Just Do It!

I want to chime in about the exciting new section in Perspectives on Psychological Science dedicated to replication.  (Note: Sanjay and David have more insightful takes!). This is an important development and I hope other journals follow with similar policies and guidelines.  I have had many conversations about methodological issues with colleagues over the last several years and I am constantly reminded about how academic types can talk themselves into inaction at the drop of a hat. That fact that something this big is actually happening in a high profile outlet is breathtaking (but in a good way!).
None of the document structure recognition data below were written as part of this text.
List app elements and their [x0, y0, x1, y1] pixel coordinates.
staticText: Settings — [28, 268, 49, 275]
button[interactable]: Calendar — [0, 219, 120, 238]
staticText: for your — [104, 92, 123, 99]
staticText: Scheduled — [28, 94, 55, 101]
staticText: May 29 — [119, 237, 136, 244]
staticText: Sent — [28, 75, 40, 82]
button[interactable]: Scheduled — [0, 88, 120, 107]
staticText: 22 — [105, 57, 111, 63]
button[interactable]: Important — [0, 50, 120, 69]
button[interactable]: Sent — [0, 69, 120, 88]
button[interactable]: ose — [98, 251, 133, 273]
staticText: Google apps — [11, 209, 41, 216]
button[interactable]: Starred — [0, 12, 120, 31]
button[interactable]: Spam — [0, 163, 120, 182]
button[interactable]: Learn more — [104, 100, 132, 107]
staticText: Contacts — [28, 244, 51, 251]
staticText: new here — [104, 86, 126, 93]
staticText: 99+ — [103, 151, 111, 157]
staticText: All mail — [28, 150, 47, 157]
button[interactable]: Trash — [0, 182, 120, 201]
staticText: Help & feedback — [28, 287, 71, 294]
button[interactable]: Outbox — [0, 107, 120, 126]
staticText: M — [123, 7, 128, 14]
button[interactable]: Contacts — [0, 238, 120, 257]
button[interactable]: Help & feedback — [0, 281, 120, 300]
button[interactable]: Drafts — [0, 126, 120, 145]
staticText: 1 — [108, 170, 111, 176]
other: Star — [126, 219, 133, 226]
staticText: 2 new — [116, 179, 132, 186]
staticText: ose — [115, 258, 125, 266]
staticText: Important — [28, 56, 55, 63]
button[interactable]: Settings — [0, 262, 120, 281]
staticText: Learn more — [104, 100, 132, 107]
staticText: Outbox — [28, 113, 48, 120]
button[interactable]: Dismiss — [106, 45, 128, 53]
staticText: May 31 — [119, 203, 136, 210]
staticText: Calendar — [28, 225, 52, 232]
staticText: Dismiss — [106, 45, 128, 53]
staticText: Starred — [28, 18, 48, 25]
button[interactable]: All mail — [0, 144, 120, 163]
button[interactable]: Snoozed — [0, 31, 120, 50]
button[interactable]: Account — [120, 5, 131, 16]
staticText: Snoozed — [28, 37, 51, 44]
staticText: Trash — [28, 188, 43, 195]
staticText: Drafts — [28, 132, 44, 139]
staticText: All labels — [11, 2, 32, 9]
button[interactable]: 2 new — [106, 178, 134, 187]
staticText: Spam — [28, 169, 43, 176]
Beyond the shout out to Perspectives, I want to make a modest proposal:  Donate 5 to 10% of your time to replication efforts.  This might sound like a heavy burden but I think it is a worthy goal. It is also easier to achieve with some creative multitasking.   Steer a few of those undergraduate honors projects toward a meaningful replication study or have first year graduate students pick a study and try to replicate it during their first semester on campus.  Then make sure to take an active role in the process to make these efforts worthwhile for the scientific community.  Beyond that, let yourself be curious!  If you read about an interesting study, try to replicate it.  Just do it.

I also want to make an additional plug for a point Richard Lucas and I make in an upcoming comment (the title of our piece is my fault):  Support those journals who value replications by reviewing for them and providing them with content (i.e., submissions) and (gasp!) consider refusing to support journals that do not support replication studies or endorse sound methodological practices. Just do it (or not).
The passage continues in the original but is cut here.